In assuming his duties a decade ago, Dauman delivered a stern lecture to his subordinates. “Never let a competitor beat you to the trophy,” he intoned. The “trophy” at that moment was not an Oscar. It was a site called MySpace, which Rupert Murdoch had just bought for a numbing $580 million (he later dumped it for $35 million). Dauman’s boss, Sumner Redstone, had coveted MySpace and was so angry about losing it to Murdoch that he fired his then-CEO, Tom Freston. One of Dauman’s first moves was to dispose of Viacom’s stake in a new company called Vice for $3 million (it now values itself at around $4 billion.) And so began the vicissitudes of Viacom — one of the fascinating corporate melodramas of its era.
Cut to 2016: Sumner Redstone now fights legal battles contesting his mental competency as Dauman struggles to recruit outside investors while still retaining control of his troubled company, The man Dauman replaced, meanwhile -Freston – is widely regarded as the luckiest ex-CEO and also one of the most quietly creative.
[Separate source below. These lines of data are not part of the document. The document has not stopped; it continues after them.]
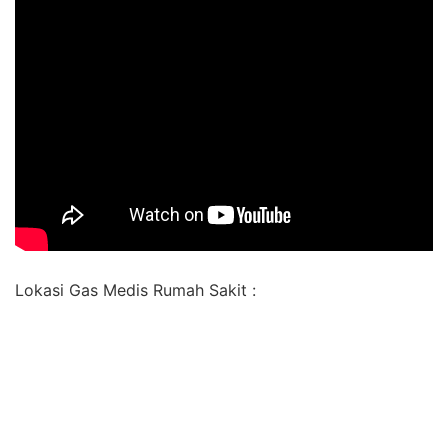
Lokasi Gas Medis Rumah Sakit :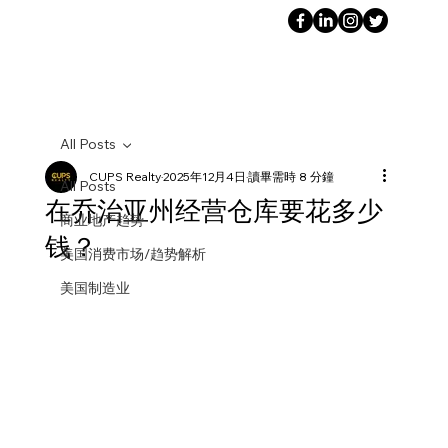
All Posts
CUPS Realty
2025年12月4日
讀畢需時 8 分鐘
All Posts
在乔治亚州经营仓库要花多少
商业地产趋势
钱？
美国消费市场/趋势解析
美国制造业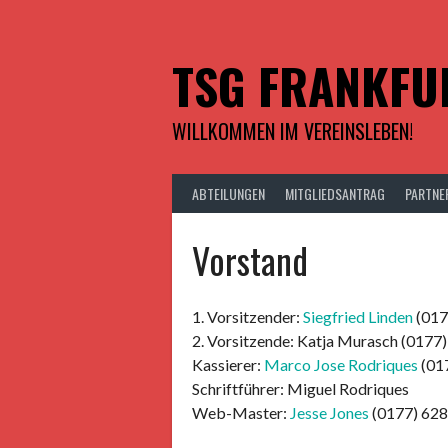
Springe
zum
Inhalt
TSG FRANKFU
WILLKOMMEN IM VEREINSLEBEN!
ABTEILUNGEN
MITGLIEDSANTRAG
PARTNE
Vorstand
1. Vorsitzender:
Siegfried Linden
(017
2. Vorsitzende: Katja Murasch (0177)
Kassierer:
Marco Jose Rodriques
(01
Schriftführer: Miguel Rodriques
Web-Master:
Jesse Jones
(0177) 628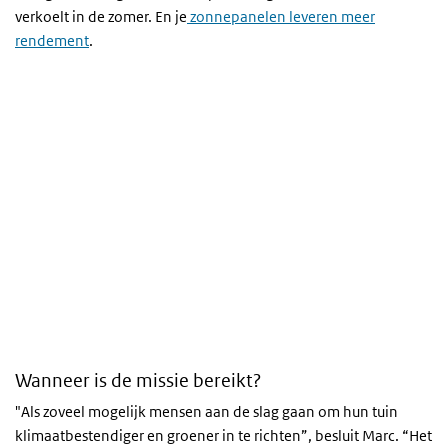
verkoelt in de zomer. En je
zonnepanelen leveren meer
rendement
.
Wanneer is de missie bereikt?
"Als zoveel mogelijk mensen aan de slag gaan om hun tuin
klimaatbestendiger en groener in te richten”, besluit Marc. “Het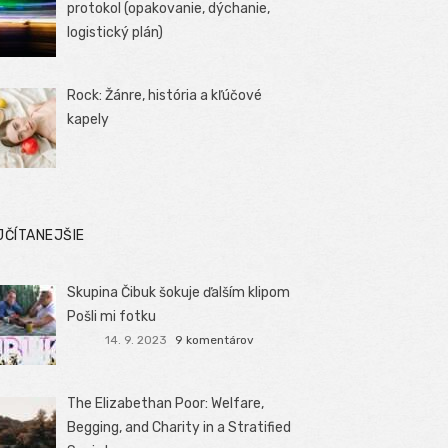
protokol (opakovanie, dýchanie,
logistický plán)
Rock: Žánre, história a kľúčové
kapely
JČÍTANEJŠIE
Skupina Čibuk šokuje ďalším klipom
Pošli mi fotku
14. 9. 2023
9 komentárov
The Elizabethan Poor: Welfare,
Begging, and Charity in a Stratified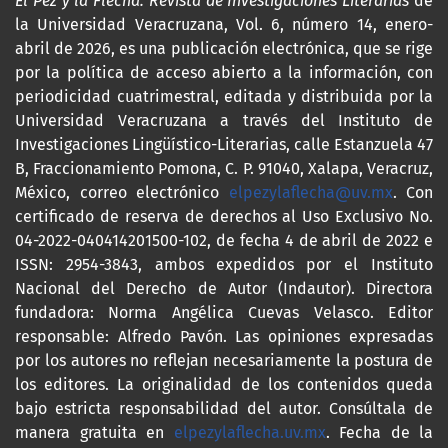
El Pez y la Flecha. Revista de Investigaciones Literarias
de
la Universidad Veracruzana, Vol. 6, número 14, enero-
abril de 2026, es una publicación electrónica, que se rige
por la política de acceso abierto a la información, con
periodicidad cuatrimestral, editada y distribuida por la
Universidad Veracruzana a través del Instituto de
Investigaciones Lingüístico-Literarias, calle Estanzuela 47
B, Fraccionamiento Pomona, C. P. 91040, Xalapa, Veracruz,
México, correo electrónico
elpezylaflecha@uv.mx
. Con
certificado de reserva de derechos al Uso Exclusivo No.
04-2022-040414201500-102, de fecha 4 de abril de 2022 e
ISSN: 2954-3843, ambos expedidos por el Instituto
Nacional del Derecho de Autor (Indautor). Directora
fundadora: Norma Angélica Cuevas Velasco. Editor
responsable: Alfredo Pavón. Las opiniones expresadas
por los autores no reflejan necesariamente la postura de
los editores. La originalidad de los contenidos queda
bajo estricta responsabilidad del autor. Consúltala de
manera gratuita en
elpezylaflecha.uv.mx
. Fecha de la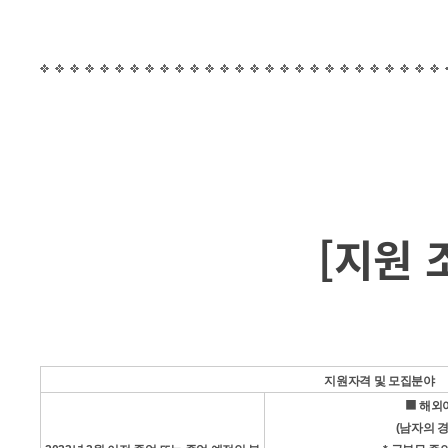
[지원 
지원자격 및 모집분야
■
해외
(남자의 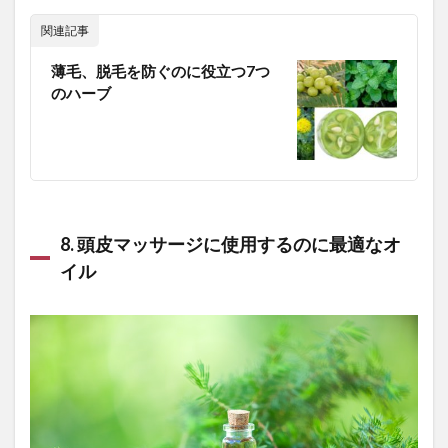
肝疾患
肝癌
肝硬変
肝脂肪
肝臓
関連記事
肝臓をいたわる
肥培管理
肥満
育毛
薄毛、脱毛を防ぐのに役立つ7つ
育毛シャンプー
育毛剤
胡麻豆腐
脂肪性肝炎
のハーブ
脂肪肝
脂質代謝
脂質代謝異常
脂質異常症
脆弱性管理
脱力発作
脱毛
脱毛予防
脱毛症
脱水症状
脱炭素は嘘
脱炭素は宗教
脱炭素利権
脱炭素社会
脱炭素終了
脱炭素経営
脳が冴える最高の習慣術
脳トレ
8. 頭皮マッサージに使用するのに最適なオ
脳トレドリル
脳と体の強化書
イル
脳の不調を治す食べ方
脳の炎症
脳の認知機能
脳を活かす勉強法
脳塞栓症
脳外科医が教えるボケ予防15か条
脳損傷研究
脳梗塞
脳梗塞の原因
脳梗塞の症状
脳疲労
脳科学者
脳脊髄液
脳静脈血栓症
腎精
腎臓栄養食品
腎臓病
腐敗政治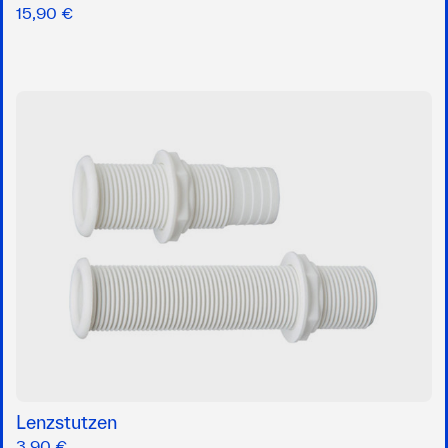
15,90 €
Lenzstutzen
3,90 €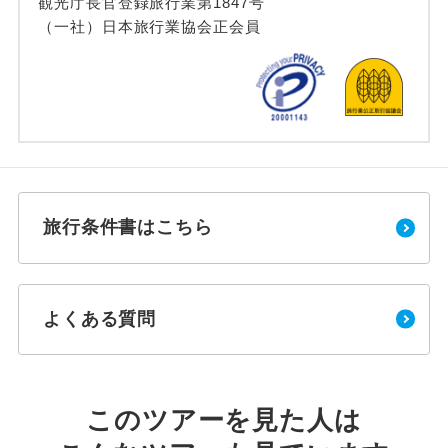
観光庁長官登録旅行業第1847号
（一社）日本旅行業協会正会員
旅行条件書はこちら
よくある質問
このツアーを見た人は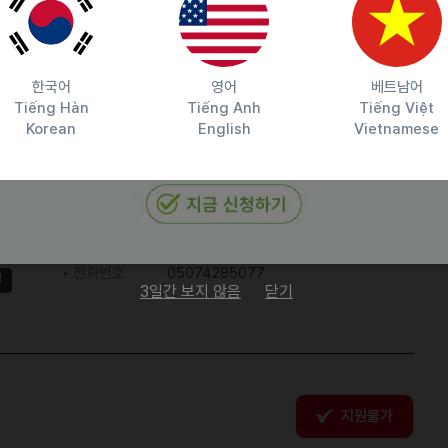
한국어
영어
베트남어
Tiếng Hàn
Tiếng Anh
Tiếng Việt
Korean
English
Vietnamese
담당자 정보
이메일
yamitto89@naver.com
전화번호
05074285077
원
3일간 보지 않음
닫기
지원불가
On one level, Freston is a phantom of philanthropy, a man whose fingerprints are on important causes but rarely his name. On another level, he continues the career of innovation that he embarked on in creating the MTV networks. Freston’s energies, for example, have fueled the expansion of Vice across a broad media spectrum.
Journalists never write about Freston because it’s hard to find him. While most former CEOs take up residency on corporate boards or hedge funds, Freston presides over startup TV networks in Kabul and Ethiopia, or orphanages in Burma. He hangs with Bono in raising millions for ONE, an organization fighting “extreme poverty.” Then there’s Vice: Freston is allied closely with the volatile Shane Smith, a man whose personality is the exact opposite of Freston’s. The boss of Vice covets public attention as he expands his company into new arenas – a TV channel on A+E, a news service on HBO. While Freston is invisible, Smith is ubiquitous, but it was Freston’s diplomatic initiatives that helped engineer the alliances with both Murdoch and Bob Iger that have given Vice its new clout.
In a speech some years ago, Freston reflected that “a career path is a clumsy balance between the things you try to make happen and the things that happen to you.” Given that tenet, it’s interesting to speculate what things would have happened to Freston, and to Viacom, had he not been fired by Redstone.
In building MTV networks, Freston demonstrated his talent for pioneering new media. By contrast, Viacom’s principal policy under Dauman has been cost-cutting. The Dauman focus was initially aimed at pumping up the price of the stock. This was one motivation in orchestrating the split-off of CBS – a move that briefly paid off in terms of the market but that arguably hurt corporate value in other ways.
The upshot of the Viacom melodrama is that the stock has lost 50% of its value over the last couple of years. Tom Freston, I am told, is somewhere in Kabul so I don’t think he’s noticed. “I happened to meet Freston not long ago, and talking with him made me wish I, too, could get fired,” the production chief of one studio told me. Understandably, he did not want to be quoted.